Saturday, March 7, 2015

Getting up to date on mobile pay

Doing some light research on the Mobile Pay market.

MCX offers something called CurrentC, but it is still rolling out. I criticized the MCX vendors on this for security.  But now I am beginning to like it, since PayPal will support the system.
The mobile payment industry continues to see shakeups this week, as PayPal has announced it will acquire Paydiant, a mobile wallet developer with clients including MCX — the consortium behind retailer-driven Apple Pay competitor CurrentC.

The acquisition is expected to close by late March or April, pending regulatory approval, and grant PayPal the ability to offer branded wallets to partner companies. These can include not just basic payment systems but promotional options like loyalty rewards, special offers, and preferred payment methods, namely gift cards and branded credit cards.

Neither company has disclosed the value of the merger.

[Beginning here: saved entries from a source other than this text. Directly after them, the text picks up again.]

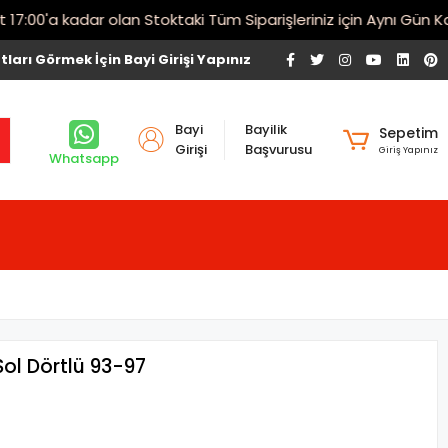
00'a kadar olan Stoktaki Tüm Siparişleriniz için Aynı Gün Karg
tları Görmek İçin Bayi Girişi Yapınız
Bayi
Bayilik
Sepetim
Girişi
Başvurusu
Giriş Yapınız
Whatsapp
l Dörtlü 93-97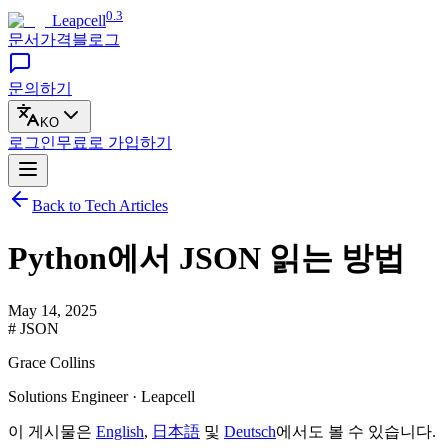
0.3
Leapcell
문서
가격
블로그
문의하기
KO
로그인
무료로
가입하기
Back to Tech Articles
Python에서 JSON 읽는 방법
May 14, 2025
# JSON
Grace Collins
Solutions Engineer · Leapcell
이 게시물은
English
,
日本語
및
Deutsch
에서도 볼 수 있습니다.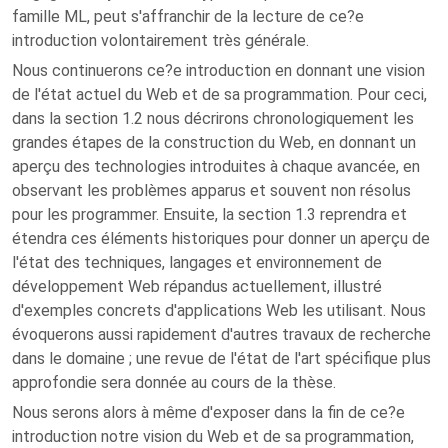
famille ML, peut s'affranchir de la lecture de ce?e
introduction volontairement très générale.
Nous continuerons ce?e introduction en donnant une vision
de l'état actuel du Web et de sa programmation. Pour ceci,
dans la section 1.2 nous décrirons chronologiquement les
grandes étapes de la construction du Web, en donnant un
aperçu des technologies introduites à chaque avancée, en
observant les problèmes apparus et souvent non résolus
pour les programmer. Ensuite, la section 1.3 reprendra et
étendra ces éléments historiques pour donner un aperçu de
l'état des techniques, langages et environnement de
développement Web répandus actuellement, illustré
d'exemples concrets d'applications Web les utilisant. Nous
évoquerons aussi rapidement d'autres travaux de recherche
dans le domaine ; une revue de l'état de l'art spécifique plus
approfondie sera donnée au cours de la thèse.
Nous serons alors à même d'exposer dans la fin de ce?e
introduction notre vision du Web et de sa programmation,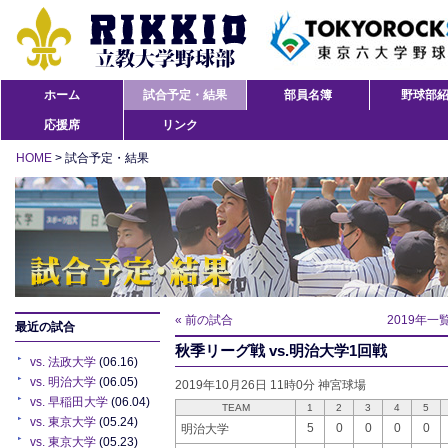
ホーム
試合予定・結果
部員名簿
野球部
応援席
リンク
HOME
> 試合予定・結果
« 前の試合
2019年一
最近の試合
秋季リーグ戦 vs.明治大学1回戦
vs. 法政大学
(06.16)
vs. 明治大学
(06.05)
2019年10月26日 11時0分 神宮球場
vs. 早稲田大学
(06.04)
TEAM
1
2
3
4
5
vs. 東京大学
(05.24)
5
0
0
0
0
明治大学
vs. 東京大学
(05.23)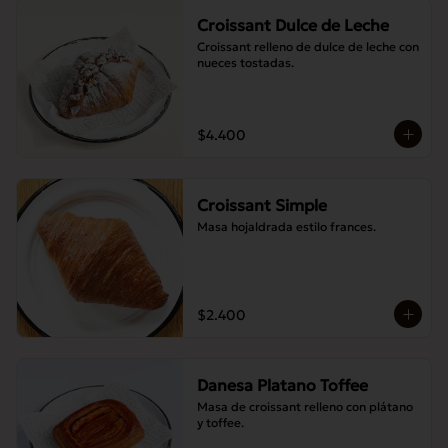
Croissant Dulce de Leche
Croissant relleno de dulce de leche con 
nueces tostadas.
$4.400
Croissant Simple
Masa hojaldrada estilo frances.
$2.400
Danesa Platano Toffee
Masa de croissant relleno con plátano 
y toffee.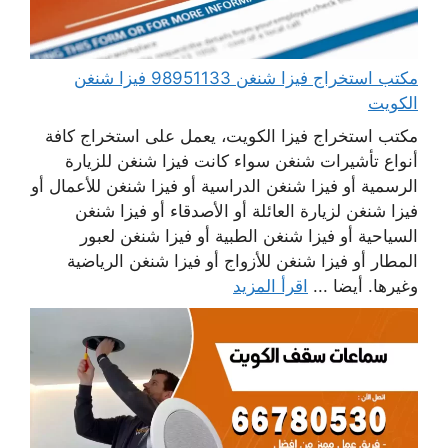
مكتب استخراج فيزا شنغن 98951133 فيزا شنغن
الكويت
مكتب استخراج فيزا الكويت، يعمل على استخراج كافة
أنواع تأشيرات شنغن سواء كانت فيزا شنغن للزيارة
الرسمية أو فيزا شنغن الدراسية أو فيزا شنغن للأعمال أو
فيزا شنغن لزيارة العائلة أو الأصدقاء أو فيزا شنغن
السياحية أو فيزا شنغن الطبية أو فيزا شنغن لعبور
المطار أو فيزا شنغن للأزواج أو فيزا شنغن الرياضية
وغيرها. أيضا ...
اقرأ المزيد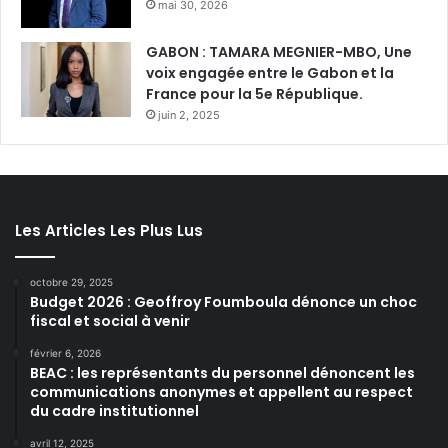
mai 30, 2026
GABON : TAMARA MEGNIER-MBO, Une
voix engagée entre le Gabon et la
France pour la 5e République.
juin 2, 2025
Les Articles Les Plus Lus
octobre 29, 2025
Budget 2026 : Geoffroy Foumboula dénonce un choc
fiscal et social à venir
février 6, 2026
BEAC : les représentants du personnel dénoncent les
communications anonymes et appellent au respect
du cadre institutionnel
avril 12, 2025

Paydiant's offerings are described as "technology agnostic," based on QR codes or NFC rather than demanding specific hardware. Apple Pay, for instance, requires an iPhone, iPad, or the Apple Watch, while Google Wallet and Android Pay can run only on Android devices. In both cases, merchants must also have compatible point-of-sale terminals if they want to handle store transactions.

It's unclear at this stage if and how the buyout might impact MCX, which is rolling out CurrentC this year. Some retailers in that consortium have agreed to an exclusivity window, temporarily cutting options like Apple Pay out of the equation.

PayPal is already a dominant force in the mobile payments industry, with some 150 million users worldwide. 

Technology agnostic makes real sense here, it can work on any mobile device and any point of sale verification scheme.  Retailers, naturally, will jump on the capability of offering customer loyalty currency to supplement prices.  Discount coupons I call them.  But this is potentially explosive when combined with the banker bot, the  optimal money spreadsheet. 

So the shake out continues and I expect the roll out of CurrentC will dent Apple Pay a bit next year.